Traders also seemed to take some of their disappointment out on Gain’s rival FXCM Inc (NYSE:FXCM), which traded down 2.5% to $1.95, moving farther below the $2 line. FXCM is expected to report its results later in the month.
So what happened?
(After all, Gain’s press release included phrases such as ‘We are extremely pleased with our performance in the first quarter‘, and ‘We had record retail trading volume in the quarter‘…).
Well the answer is fairly simple – falling revenues and margins.
Gain saw its overall Revenue drop 19% from Q4 ($92.9 versus $114.7), with its all-important Forex.com retail revenues off 22%. This happened despite the aforementioned record volumes Gain reported for the quarter. The reason is a drop in margins earned on volume – Gain’s pips-earned-per-round-trip-trade fell from 2.3 pips in Q4 to just 1.7 pips in Q1.
Gain’s explanation for the falling revenues (and margins) was that ‘customer trading activity was focused on one-way trading in euro/dollar, which muted our revenue capture for the quarter.’ In other words, much of Gain’s volume was low-margin EURUSD, much of which Gain needed to hedge (costing it money) since clients mainly took out shorts on the Euro, as the EURUSD pair fell steadily throughout Q1.
It will be a few more months before we find out if the falling-margins phenomenon was a one-time thing, or a trend.
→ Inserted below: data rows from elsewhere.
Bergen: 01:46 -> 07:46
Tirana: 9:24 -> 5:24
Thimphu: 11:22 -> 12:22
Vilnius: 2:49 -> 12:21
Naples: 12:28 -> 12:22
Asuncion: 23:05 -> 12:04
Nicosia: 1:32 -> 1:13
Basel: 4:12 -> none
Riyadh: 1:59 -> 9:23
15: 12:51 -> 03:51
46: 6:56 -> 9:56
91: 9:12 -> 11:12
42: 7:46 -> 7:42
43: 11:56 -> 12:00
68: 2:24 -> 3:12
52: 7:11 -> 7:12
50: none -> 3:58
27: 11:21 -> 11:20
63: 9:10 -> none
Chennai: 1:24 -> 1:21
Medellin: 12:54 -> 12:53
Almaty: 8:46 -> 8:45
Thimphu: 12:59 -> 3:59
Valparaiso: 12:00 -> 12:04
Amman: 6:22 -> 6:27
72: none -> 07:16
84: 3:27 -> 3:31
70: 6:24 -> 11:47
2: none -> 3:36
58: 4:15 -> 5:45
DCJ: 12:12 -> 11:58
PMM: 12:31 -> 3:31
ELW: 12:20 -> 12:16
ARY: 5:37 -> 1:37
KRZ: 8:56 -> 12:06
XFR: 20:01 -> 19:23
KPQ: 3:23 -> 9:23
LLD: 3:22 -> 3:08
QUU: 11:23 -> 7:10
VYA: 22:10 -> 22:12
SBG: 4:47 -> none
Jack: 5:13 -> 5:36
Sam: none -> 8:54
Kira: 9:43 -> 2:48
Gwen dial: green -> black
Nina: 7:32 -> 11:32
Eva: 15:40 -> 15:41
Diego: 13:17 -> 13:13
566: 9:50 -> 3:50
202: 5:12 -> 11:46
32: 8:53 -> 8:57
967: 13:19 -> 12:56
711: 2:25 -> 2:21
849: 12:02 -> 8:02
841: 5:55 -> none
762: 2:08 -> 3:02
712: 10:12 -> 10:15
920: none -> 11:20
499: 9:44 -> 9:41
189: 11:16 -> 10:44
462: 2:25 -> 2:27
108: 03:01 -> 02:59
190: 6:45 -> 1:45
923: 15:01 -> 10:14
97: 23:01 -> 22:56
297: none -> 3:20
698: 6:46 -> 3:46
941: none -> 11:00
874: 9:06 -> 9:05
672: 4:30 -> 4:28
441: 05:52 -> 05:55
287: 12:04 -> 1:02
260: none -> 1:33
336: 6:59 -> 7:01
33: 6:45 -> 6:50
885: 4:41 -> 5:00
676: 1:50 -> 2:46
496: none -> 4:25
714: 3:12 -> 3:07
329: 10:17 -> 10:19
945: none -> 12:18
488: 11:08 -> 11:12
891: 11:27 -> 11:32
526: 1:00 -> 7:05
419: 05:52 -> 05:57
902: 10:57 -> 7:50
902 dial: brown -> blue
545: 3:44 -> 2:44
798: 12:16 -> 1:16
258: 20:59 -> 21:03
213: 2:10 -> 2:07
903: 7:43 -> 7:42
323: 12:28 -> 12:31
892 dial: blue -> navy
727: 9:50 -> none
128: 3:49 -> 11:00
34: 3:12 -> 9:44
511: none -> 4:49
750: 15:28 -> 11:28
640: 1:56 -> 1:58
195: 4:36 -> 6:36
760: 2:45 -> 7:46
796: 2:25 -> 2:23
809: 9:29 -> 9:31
But either way, Gain shareholders weren’t liking what they saw.
In fairness to Gain, Q1 certainly could have been a lot worse. The good news is that Gain seems to have gotten through the Swiss Franc spike crisis relatively unscathed. Gain’s $8.3 million profit in Q1 is still a fairly impressive result, in light of what happened at several other leading brokers.
And starting in Q2, Gain will be including the results of UK-based City Index, which Gain bought for $118 million. The City Index deal formally closed early in April. City Index did not make much profit in Q1 (EBITDA of $2 million), but with its quarterly revenues in the high-$30 million range the potential to add to Gain’s bottom line is certainly there.